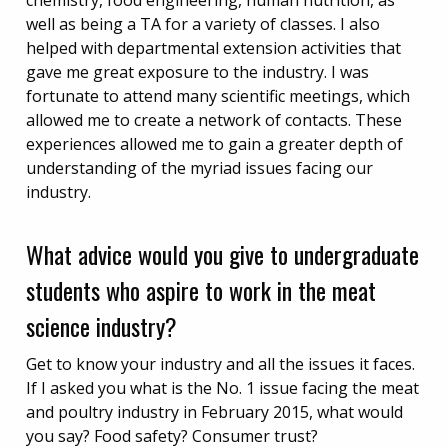
chemistry, food engineering, human nutrition, as
well as being a TA for a variety of classes. I also
helped with departmental extension activities that
gave me great exposure to the industry. I was
fortunate to attend many scientific meetings, which
allowed me to create a network of contacts. These
experiences allowed me to gain a greater depth of
understanding of the myriad issues facing our
industry.
What advice would you give to undergraduate
students who aspire to work in the meat
science industry?
Get to know your industry and all the issues it faces.
If I asked you what is the No. 1 issue facing the meat
and poultry industry in February 2015, what would
you say? Food safety? Consumer trust?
# # # # # # #
_Assignment_: Only a verbatim transcription of the lines from the one containing "science industry?" through the last line of the records counts as the answer.

_Answer space_:
science industry?
Get to know your industry and all the issues it faces.
If I asked you what is the No. 1 issue facing the meat
and poultry industry in February 2015, what would
you say? Food safety? Consumer trust?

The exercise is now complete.